Pisałem niedawno o tym, że w Wałbrzychu i okolicach powstaje właśnie ekranizacja powieści Joanny Bator „Ciemno, prawie noc” w reżyserii Borysa Lankosza.
Scenariusz
filmu „Ciemno, prawie noc” to wspólne dzieło Magdaleny Lankosz i Borysa
Lankosza, które łączy elektryzującą historię kryminalną z elementami kina
grozy. Niektóre sceny do filmu realizowane były na wałbrzyskim Sobięcinie, ale
także w podziemiach głuszyckiej Osówki. Joanna Bator powróciła na jakiś czas do
Wałbrzycha, by czuwać osobiście nad ekranizacją swojej powieści. Ekranizacja
powieści Joanny Bator trafi do kin w styczniu 2019 roku.
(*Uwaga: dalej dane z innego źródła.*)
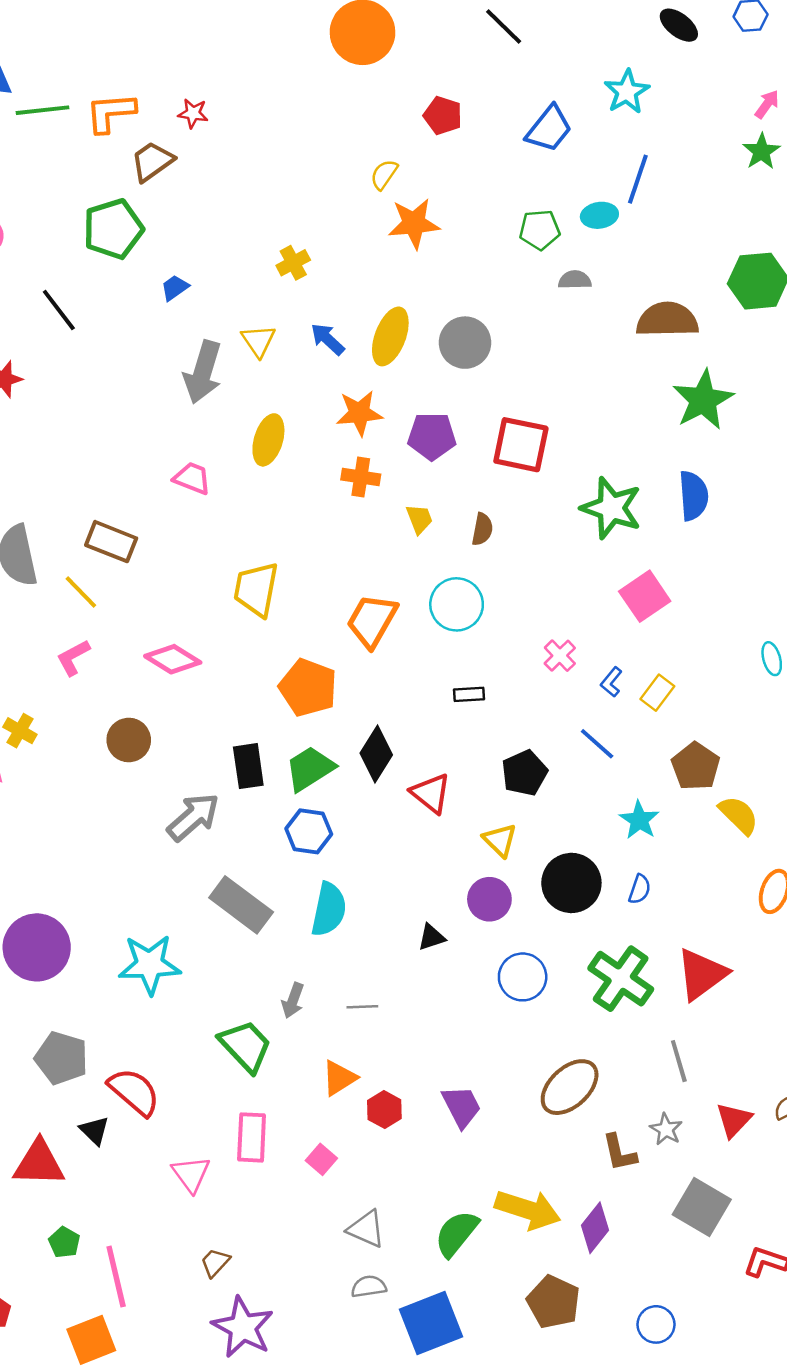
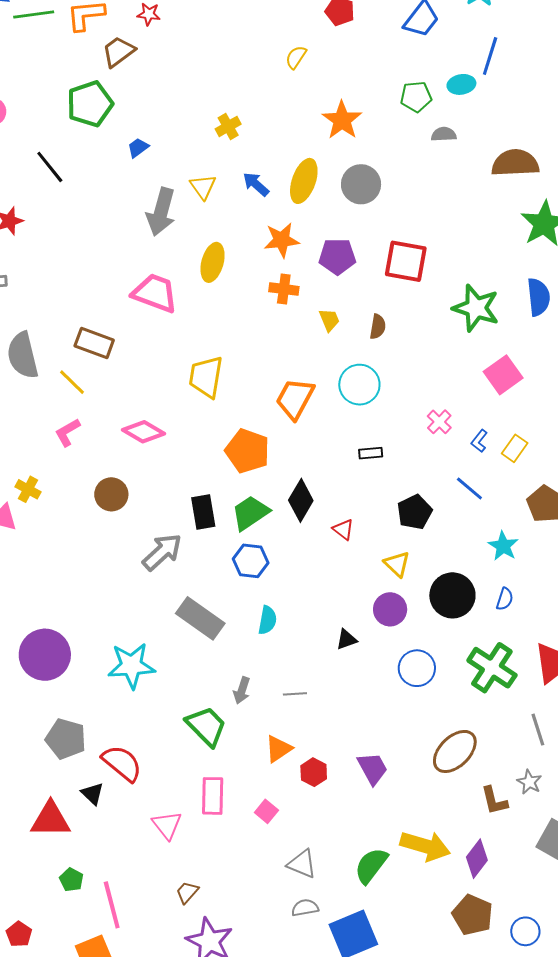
orange star: (414, 223) -> (342, 120), moved, turned -30
pink trapezoid: (192, 478) -> (155, 293), size x1.6
red triangle: (431, 793) -> (343, 529), size x0.7
cyan semicircle: (329, 909) -> (267, 620), size x0.7
brown pentagon: (553, 1302) -> (473, 915), moved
Okazuje się, że Wałbrzych będzie miał swój film, tak
jak ma swoje znakomite powieściopisarki
- wcześniej Olgę Tokarczuk, potem
Joannę Bator, obie z nagrodami „Nike”. To wszystko dzieje się w ostatnich
latach w kulturze jakby na przekór lansowanej wcześniej w mediach opinii o
Wałbrzychu jako mieście nędzy i grozy, na krawędzi upadku, po likwidacji kopalń
węgla kamiennego.
Wałbrzych stał się głośny na całym świecie, kiedy
gruchnęła wieść o poszukiwaniach „złotego pociągu”. Pociągu nie udało się
odnaleźć, ale „złota passa” dla turystycznej promocji „Książa” i samego
Wałbrzycha trwa.
Ale nie o Wałbrzychu chcę dziś opowiedzieć, bo
okazuje się, że mamy urodzaj na podobne niespodzianki poza Wałbrzychem, tam
gdzie nikt by się nie spodziewał.
Coś
się dzieje szczególnie ważnego w naszej około wałbrzyskiej kulturze, ale my
traktujemy to jako rzecz normalną. Nie dziwi nas, że maleńki Krajanów utopiony
w górskich czeluściach, gdzieś tam na krańcach ziemi noworudzkiej, staje się nagle oczkiem w głowie tysięcy
kinomanów krajowych i zagranicznych, a zaś Walim, ongiś pulsujące życiem
włókiennicze osiedle, dziś z trudem budujący fundamenty dla rozwoju turystyki i
wypoczynku, odbija się głośnym echem w krajowych mediach po sukcesach w
międzynarodowych konkursach w Chicago i Cannes.
Myślę,
że warto temu tematowi poświęcić nieco uwagi.
W 2017 roku do polskich
kin wszedł najnowszy film Agnieszki
Holland „Pokot”. Jest
to adaptacja
powieści Olgi Tokarczuk „Prowadź swój pług przez kości umarłych”. Film ten nagrodzony
został Srebrnym Niedźwiedziem na festiwalu filmowym w Berlinie.
Znawcy
literatury, bywalcy księgarń i bibliotek, znają Olgę Tokarczuk nie tylko z
przekazów medialnych. Jeśli udało się trafić na którąkolwiek z jej głośnych już
w całym kraju powieści, takich jak „Prawiek i inne czasy”, „Dom dzienny, dom
nocny” , „Ostatnie historie”, trudno byłoby się nie zachwycić. Każda z tych
książek wciąga jak narkotyk, wprowadza w utopijny, a przecież rzeczywisty świat fantasmagorii. Zdumiewa nas, że jest to
świat najbardziej prymitywny, ubogi, bo rzecz rozgrywa się w maleńkich wioszczynach
górskich, a bohaterami są ludzie prości, sterani powszedniością trudów,
wprzęgnięci w elementarny mechanizm „walki o byt”, a jak się okazuje ludzie
bogaci duchowo, wrażliwi i czuli na
piękno przyrody i krajobrazów, reagujący bezkompromisowo na kłamstwo,
obłudę i nieuczciwość otoczenia.
Dla
mieszkańców takich wioszczyn, jak Krajanów,
Dworki, Wodzisław powieści Olgi Tokarczuk są nadzwyczaj swojskie, bo dzieją się
jakby tu, w ich wsi i są bliskie
tutejszemu pojmowaniu świata i ludzi. Znamy z autopsji tę przyrodę, krajobrazy,
uciążliwości życia górskich ustroni, zagubionych gdzieś w górach, odciętych od
świata, bo jest ich sporo na naszej ziemi wałbrzyskiej. Powieść „Prowadź swój
pług przez kości umarłych” stawia jednak nowe, niezwykle intrygujące pytanie.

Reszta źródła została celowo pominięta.